Oliver's poem is a reflection of the attitude that Americans have towards work or the hierarchy of work. The tourist is disgusted by the work the woman does because of the assumption that no one would want to do such menial jobs by choice. 'What kind of nonsense is this? Everybody needs a job' (Oliver 14; Oliver 15). The statement reflects the fact that the tourist feels there is no way the woman would have chosen the job; she was only there because everyone needs a job. The tourist notes that 'I don't doubt for a moment that she loves her life' (Oliver 22), yet she still states 'I want her to rise up from the crust' (Oliver 23). The tourist does not know anything about the worker who may be highly satisfied with her job but imports typical western stereotypes of the hierarchy of jobs to define her.
The poem by Mary Oliver is supposed to be about changing attitudes but instead reflects how hard it is to achieve change. The second line demonstrates the shift in mentality: 'darkness was ripped from my eyes' (Oliver 2). The tourist is supposed to have realized that she was too quick to judge and was wrong to be disgusted by the job of the worker merely because she sees the work as degrading from her perspective.

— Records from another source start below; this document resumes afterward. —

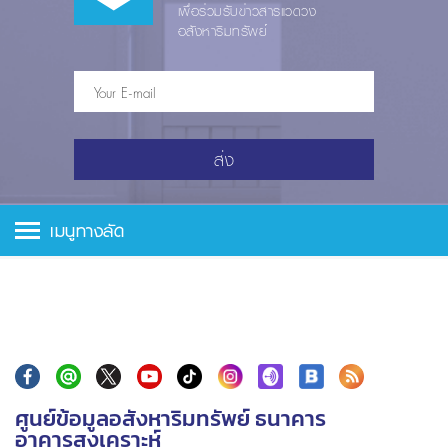
เพื่อร่วมรับข่าวสารแวดวง
อสังหาริมทรัพย์
ส่ง
เมนูทางลัด
ศูนย์ข้อมูลอสังหาริมทรัพย์ ธนาคาร
อาคารสงเคราะห์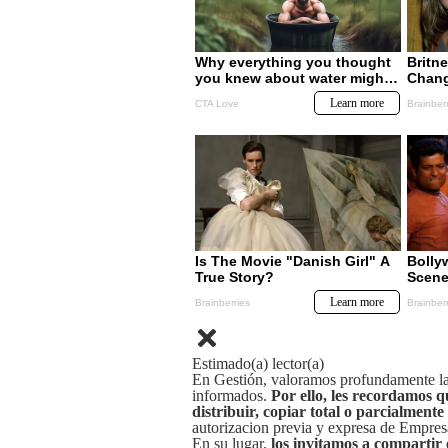
Estimado(a) lector(a)
En Gestión, valoramos profundamente la 
informados.
Por ello, les recordamos q
distribuir, copiar total o parcialmente
autorizacion previa y expresa de Empre
En su lugar,
los invitamos a compartir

She does not know the menial worker personally and does not know whether she is content with her job and her position in life. However, in the end, she still wanted her 'to rise up from the crust and the slop' (Oliver 23). She redefines her smile as 'only for my sake' (Oliver 30). In the end, she still felt her work was degrading and unworthy.

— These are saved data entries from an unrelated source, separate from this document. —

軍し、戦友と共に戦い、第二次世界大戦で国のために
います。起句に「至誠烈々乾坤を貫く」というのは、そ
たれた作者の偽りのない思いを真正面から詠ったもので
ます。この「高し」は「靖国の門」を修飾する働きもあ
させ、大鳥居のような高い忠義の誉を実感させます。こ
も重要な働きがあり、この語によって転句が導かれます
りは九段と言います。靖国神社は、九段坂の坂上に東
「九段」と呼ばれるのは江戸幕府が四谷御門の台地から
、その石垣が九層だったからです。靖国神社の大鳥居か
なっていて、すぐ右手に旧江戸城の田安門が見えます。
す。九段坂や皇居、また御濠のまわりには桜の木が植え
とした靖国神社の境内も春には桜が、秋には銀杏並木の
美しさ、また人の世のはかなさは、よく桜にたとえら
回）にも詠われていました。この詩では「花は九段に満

The poem also reflects racial attitudes and the view of people of other races as always being in a state of oppression. The setting offers the first indication of this. Singapore was viewed as a third world country at the time the poem came out, and the tourist sees the worker with pity primarily because of her background. Toilets are cleaned everywhere by people of all races; would the tourist have viewed the worker as needing to 'rise up from the crust and the slop' if she had walked into a suburban housewife cleaning a toilet instead? It is also condescending to claim that 'I don't doubt for a moment that she loves her life' (Oliver 22) but still claim 'I want her to rise up from the crust' (Oliver 23). It merely reflects the tourist's attitude that the simple worker is only satisfied because she does not know she is oppressed.
The poem reflects western attitudes towards work, how such attitudes can be challenging to change, and how they can intersect with racial attitudes to degrade women of other races on their behalf. Other cultures may view work in a different way to American culture. The tourist made critical assumptions about a woman she knew for probably less than ten minutes without talking to her. The premises are based on the tourist's cultural views and the assumption that the culture is fundamentally superior to that of the menial worker.
Works Cited
Oliver, Mary. Devotions: The Selected Poems of Mary Oliver. Penguin, 2017.